* Records for this task:
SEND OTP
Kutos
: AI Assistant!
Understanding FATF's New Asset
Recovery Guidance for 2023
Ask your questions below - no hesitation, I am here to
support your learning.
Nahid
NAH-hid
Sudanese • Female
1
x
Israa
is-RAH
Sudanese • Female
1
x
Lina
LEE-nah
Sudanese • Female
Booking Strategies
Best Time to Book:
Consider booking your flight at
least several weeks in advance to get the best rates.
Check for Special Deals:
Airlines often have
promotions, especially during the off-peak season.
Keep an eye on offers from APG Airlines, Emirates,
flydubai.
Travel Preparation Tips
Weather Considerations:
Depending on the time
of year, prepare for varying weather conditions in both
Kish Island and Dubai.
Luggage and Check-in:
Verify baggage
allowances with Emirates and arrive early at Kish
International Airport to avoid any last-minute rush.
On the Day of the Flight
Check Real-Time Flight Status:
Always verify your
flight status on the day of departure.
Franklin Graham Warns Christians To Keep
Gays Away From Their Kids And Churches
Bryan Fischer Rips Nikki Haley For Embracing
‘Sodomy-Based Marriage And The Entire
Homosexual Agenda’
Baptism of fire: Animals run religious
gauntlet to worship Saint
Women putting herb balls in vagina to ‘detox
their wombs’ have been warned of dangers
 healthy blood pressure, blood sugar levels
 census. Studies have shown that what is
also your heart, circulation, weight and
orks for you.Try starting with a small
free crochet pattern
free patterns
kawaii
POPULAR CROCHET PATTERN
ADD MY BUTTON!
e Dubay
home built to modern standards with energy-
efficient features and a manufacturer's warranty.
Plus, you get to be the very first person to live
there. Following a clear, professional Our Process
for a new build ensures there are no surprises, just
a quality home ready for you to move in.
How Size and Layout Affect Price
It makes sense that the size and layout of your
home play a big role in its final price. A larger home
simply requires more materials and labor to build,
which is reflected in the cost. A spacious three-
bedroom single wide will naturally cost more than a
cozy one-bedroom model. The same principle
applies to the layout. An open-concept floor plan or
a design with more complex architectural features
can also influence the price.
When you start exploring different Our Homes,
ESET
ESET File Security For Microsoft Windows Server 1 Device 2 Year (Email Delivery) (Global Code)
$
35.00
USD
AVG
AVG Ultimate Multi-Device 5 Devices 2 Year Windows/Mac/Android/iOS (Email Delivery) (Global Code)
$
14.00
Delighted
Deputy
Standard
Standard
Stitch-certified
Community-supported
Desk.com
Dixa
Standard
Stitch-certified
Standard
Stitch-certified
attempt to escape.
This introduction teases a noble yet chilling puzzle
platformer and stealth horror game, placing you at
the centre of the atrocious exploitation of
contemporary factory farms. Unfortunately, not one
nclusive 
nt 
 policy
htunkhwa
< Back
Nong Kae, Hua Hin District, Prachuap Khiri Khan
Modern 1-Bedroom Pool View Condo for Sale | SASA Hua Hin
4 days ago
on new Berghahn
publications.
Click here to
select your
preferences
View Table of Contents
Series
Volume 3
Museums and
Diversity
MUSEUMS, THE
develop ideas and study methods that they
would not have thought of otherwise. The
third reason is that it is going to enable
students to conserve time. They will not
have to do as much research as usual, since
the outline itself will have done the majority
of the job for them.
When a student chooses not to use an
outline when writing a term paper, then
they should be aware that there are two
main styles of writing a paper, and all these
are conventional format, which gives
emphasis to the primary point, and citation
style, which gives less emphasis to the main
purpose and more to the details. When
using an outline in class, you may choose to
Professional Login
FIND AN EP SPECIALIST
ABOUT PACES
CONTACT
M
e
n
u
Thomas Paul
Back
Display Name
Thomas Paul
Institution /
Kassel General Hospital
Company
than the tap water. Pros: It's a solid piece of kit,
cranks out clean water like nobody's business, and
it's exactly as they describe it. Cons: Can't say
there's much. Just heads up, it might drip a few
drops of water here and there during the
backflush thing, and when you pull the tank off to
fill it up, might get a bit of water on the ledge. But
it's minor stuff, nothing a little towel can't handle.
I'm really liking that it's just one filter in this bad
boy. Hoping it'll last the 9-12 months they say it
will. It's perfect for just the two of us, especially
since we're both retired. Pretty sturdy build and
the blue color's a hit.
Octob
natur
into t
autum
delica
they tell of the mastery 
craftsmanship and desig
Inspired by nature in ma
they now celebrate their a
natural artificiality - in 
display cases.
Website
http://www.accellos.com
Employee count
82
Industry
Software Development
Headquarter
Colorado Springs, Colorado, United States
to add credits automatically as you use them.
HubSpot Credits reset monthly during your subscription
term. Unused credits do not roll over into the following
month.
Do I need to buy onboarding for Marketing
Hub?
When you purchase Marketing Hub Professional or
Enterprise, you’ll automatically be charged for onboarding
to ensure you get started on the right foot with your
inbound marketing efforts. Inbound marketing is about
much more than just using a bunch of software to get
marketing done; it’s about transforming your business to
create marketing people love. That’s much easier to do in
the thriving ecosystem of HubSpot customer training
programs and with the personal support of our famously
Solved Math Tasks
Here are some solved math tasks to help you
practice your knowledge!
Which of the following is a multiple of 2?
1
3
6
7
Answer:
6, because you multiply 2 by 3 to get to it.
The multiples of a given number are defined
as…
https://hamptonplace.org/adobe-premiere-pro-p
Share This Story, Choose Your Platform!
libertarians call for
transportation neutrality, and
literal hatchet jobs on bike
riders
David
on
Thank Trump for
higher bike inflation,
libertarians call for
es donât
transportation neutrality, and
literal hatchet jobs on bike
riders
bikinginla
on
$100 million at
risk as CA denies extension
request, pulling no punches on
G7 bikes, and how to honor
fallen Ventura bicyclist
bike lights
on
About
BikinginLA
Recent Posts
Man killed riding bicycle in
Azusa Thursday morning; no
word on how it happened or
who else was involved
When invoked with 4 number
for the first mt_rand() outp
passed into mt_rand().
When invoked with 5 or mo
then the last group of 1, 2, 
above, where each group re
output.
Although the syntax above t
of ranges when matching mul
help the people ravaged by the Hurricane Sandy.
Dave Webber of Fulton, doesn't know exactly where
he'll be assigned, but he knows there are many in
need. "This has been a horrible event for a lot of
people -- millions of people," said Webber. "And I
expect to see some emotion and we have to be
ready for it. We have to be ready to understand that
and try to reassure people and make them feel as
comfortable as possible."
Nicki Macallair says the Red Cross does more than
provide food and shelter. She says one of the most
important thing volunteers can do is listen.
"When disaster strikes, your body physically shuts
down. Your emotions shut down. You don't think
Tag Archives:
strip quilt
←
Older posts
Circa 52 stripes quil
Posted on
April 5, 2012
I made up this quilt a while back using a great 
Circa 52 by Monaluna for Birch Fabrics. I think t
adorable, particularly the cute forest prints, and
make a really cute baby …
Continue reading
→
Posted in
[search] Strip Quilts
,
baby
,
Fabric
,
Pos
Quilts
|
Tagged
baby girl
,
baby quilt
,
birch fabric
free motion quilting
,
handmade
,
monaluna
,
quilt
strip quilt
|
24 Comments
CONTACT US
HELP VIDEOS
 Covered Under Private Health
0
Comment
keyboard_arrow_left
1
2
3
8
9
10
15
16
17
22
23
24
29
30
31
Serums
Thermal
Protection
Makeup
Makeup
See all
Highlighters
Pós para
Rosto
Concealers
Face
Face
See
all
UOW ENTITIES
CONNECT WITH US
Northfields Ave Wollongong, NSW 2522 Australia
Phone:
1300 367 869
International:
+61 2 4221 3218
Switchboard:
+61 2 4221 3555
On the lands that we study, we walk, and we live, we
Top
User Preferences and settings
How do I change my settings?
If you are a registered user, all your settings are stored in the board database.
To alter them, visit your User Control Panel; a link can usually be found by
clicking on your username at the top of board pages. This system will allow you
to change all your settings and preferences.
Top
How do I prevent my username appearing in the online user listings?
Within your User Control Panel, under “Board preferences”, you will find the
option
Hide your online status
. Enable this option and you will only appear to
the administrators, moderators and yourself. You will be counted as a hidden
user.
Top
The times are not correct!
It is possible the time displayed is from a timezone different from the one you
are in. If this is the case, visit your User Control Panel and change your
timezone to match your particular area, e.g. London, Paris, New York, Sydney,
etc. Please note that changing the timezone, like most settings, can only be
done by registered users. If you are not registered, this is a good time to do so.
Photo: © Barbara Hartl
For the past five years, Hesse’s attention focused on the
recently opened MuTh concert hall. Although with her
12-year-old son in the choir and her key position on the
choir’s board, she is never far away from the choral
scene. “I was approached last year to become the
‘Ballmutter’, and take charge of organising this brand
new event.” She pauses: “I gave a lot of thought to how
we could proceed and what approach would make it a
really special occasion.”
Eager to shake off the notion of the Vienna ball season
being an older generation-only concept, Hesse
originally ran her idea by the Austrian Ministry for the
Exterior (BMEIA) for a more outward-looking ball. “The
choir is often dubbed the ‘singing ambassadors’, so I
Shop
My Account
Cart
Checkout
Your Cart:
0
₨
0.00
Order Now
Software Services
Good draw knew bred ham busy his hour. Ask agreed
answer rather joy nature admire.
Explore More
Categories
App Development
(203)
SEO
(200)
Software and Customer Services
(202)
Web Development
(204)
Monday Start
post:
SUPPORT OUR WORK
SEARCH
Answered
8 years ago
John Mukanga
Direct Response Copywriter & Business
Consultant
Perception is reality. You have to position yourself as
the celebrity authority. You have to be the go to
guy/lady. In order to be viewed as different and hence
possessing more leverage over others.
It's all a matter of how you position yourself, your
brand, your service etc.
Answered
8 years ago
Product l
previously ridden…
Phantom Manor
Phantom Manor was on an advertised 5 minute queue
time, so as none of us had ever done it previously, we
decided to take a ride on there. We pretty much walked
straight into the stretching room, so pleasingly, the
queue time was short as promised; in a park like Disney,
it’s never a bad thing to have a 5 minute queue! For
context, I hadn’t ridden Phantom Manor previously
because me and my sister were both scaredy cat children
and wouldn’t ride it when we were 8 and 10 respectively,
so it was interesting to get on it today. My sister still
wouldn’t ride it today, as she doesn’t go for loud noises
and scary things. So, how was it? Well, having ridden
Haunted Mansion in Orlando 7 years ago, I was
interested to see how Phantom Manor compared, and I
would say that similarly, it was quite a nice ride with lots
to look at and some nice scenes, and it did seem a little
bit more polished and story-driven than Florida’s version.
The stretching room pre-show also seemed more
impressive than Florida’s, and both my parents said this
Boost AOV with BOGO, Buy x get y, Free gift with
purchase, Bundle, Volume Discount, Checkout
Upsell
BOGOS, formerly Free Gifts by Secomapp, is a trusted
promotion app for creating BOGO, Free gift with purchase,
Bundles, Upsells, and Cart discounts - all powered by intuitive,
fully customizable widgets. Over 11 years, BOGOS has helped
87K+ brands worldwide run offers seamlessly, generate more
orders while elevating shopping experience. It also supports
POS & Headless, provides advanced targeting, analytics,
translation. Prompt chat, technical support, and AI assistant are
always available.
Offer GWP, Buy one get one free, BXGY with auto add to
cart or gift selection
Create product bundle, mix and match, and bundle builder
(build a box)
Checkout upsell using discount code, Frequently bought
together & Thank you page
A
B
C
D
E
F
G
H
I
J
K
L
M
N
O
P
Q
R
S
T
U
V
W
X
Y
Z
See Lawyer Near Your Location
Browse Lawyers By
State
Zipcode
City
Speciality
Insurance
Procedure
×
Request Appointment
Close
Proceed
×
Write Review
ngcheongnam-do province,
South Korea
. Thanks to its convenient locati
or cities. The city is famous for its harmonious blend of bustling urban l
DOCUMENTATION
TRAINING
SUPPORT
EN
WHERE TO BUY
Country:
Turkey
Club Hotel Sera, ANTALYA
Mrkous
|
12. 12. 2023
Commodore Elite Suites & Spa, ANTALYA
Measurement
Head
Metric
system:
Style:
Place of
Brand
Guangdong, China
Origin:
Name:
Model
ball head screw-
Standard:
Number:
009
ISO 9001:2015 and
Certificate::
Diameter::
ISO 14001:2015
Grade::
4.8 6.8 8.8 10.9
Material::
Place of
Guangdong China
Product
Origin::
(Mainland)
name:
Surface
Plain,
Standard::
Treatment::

* Exercise goal: Retype exactly, and only, the lines above from the one where "How do I change my settings?" occurs up to and including the one where "Hide your online status" occurs.

* Response to the task:
How do I change my settings?
If you are a registered user, all your settings are stored in the board database.
To alter them, visit your User Control Panel; a link can usually be found by
clicking on your username at the top of board pages. This system will allow you
to change all your settings and preferences.
Top
How do I prevent my username appearing in the online user listings?
Within your User Control Panel, under “Board preferences”, you will find the
option
Hide your online status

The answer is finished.